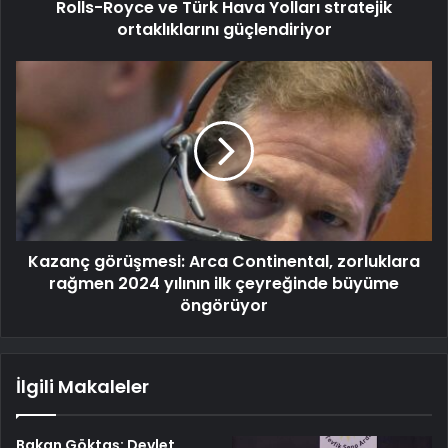
Rolls-Royce ve Türk Hava Yolları stratejik
ortaklıklarını güçlendiriyor
Kazanç görüşmesi: Arca Continental, zorluklara
rağmen 2024 yılının ilk çeyreğinde büyüme
öngörüyor
İlgili Makaleler
Bakan Göktaş: Devlet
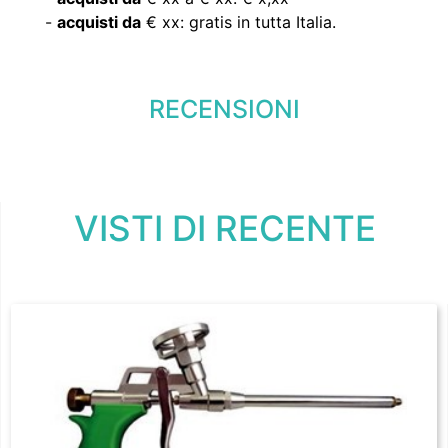
-
acquisti da
€ xx: gratis in tutta Italia.
RECENSIONI
VISTI DI RECENTE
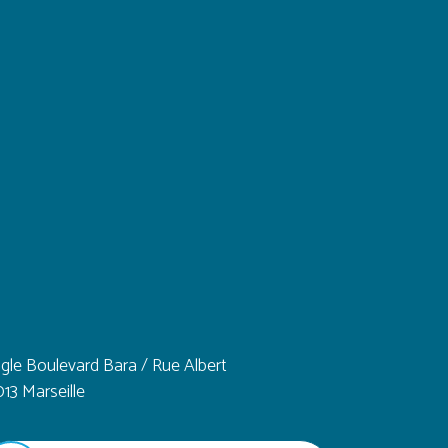
gle Boulevard Bara / Rue Albert
013 Marseille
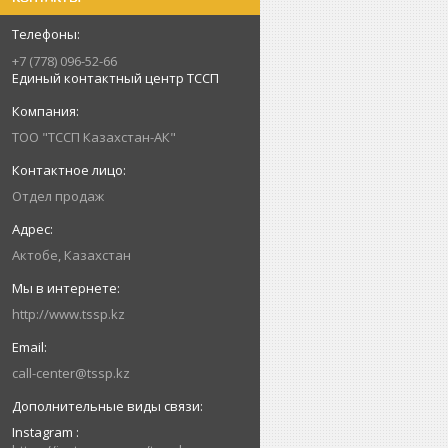
+7 (778) 096-52-66
Единый контактный центр ТССП
ТОО "ТССП Казахстан-АК"
Отдел продаж
Актобе, Казахстан
http://www.tssp.kz
call-center@tssp.kz
Instagram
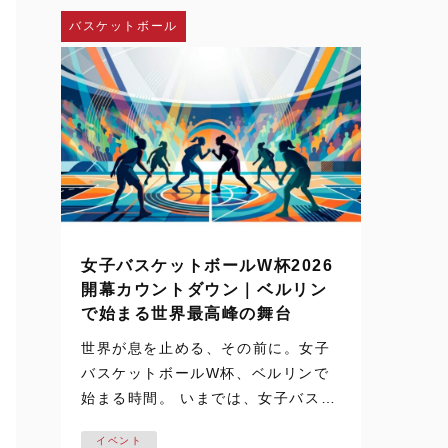
し、神戸弘陵学園の…
バスケットボール
女子バスケットボールW杯2026
開幕カウントダウン｜ベルリン
で始まる世界最高峰の舞台
世界が息を止める、その前に。女子
バスケットボールW杯、ベルリンで
始まる時間。 いまでは、女子バスケ
ットボールの試合映像は、テレビや
イベント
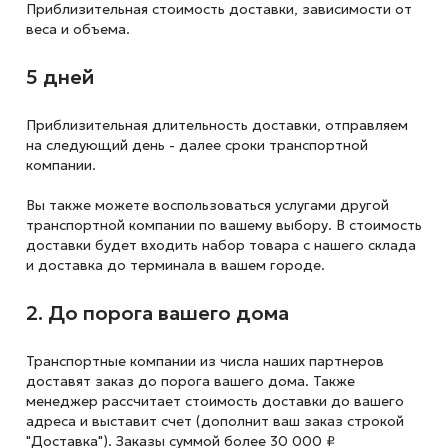
Приблизительная стоимость доставки,
зависимости от
веса и объема.
5 дней
Приблизительная длительность доставки, отправляем
на следующий
день - далее сроки транспортной
компании.
Вы также можете воспользоваться услугами другой
транспортной компании по вашему выбору. В стоимость
доставки будет входить набор товара с нашего склада
и доставка до терминала в вашем городе.
2. До порога вашего дома
Транспортные компании из числа наших партнеров
доставят заказ до порога вашего дома. Также
менеджер рассчитает стоимость доставки до вашего
адреса и выставит счет (дополнит ваш заказ строкой
"Доставка"). Заказы суммой более 30 000 ₽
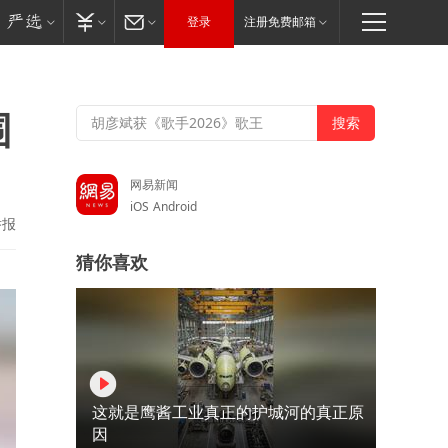
登录
注册免费邮箱
围
网易新闻
iOS
Android
举报
猜你喜欢
这就是鹰酱工业真正的护城河的真正原
因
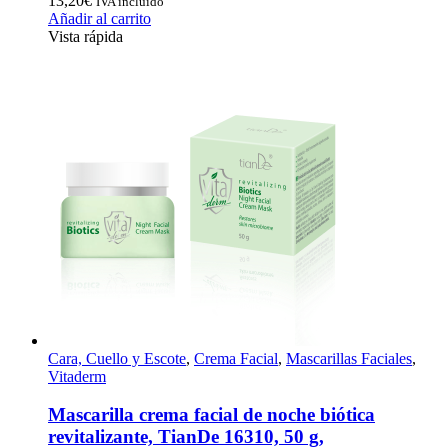
13,20
€
IVA incluido
Añadir al carrito
Vista rápida
Cara, Cuello y Escote
,
Crema Facial
,
Mascarillas Faciales
,
Vitaderm
Mascarilla crema facial de noche biótica
revitalizante, TianDe 16310, 50 g,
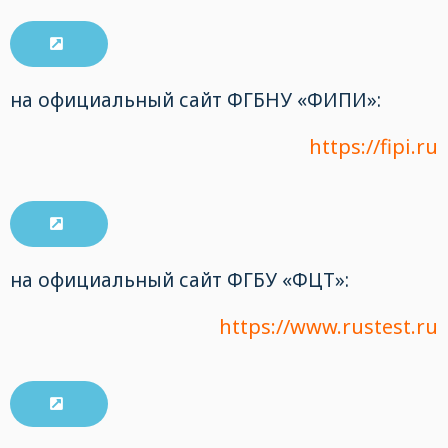
на официальный сайт ФГБНУ «ФИПИ»:
https://fipi.ru
на официальный сайт ФГБУ «ФЦТ»:
https://www.rustest.ru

Action item: Every line of the material that holds "транспортной" should be copied out as the answer.

Output below:
день - далее сроки транспортной
транспортной компании по вашему выбору. В стоимость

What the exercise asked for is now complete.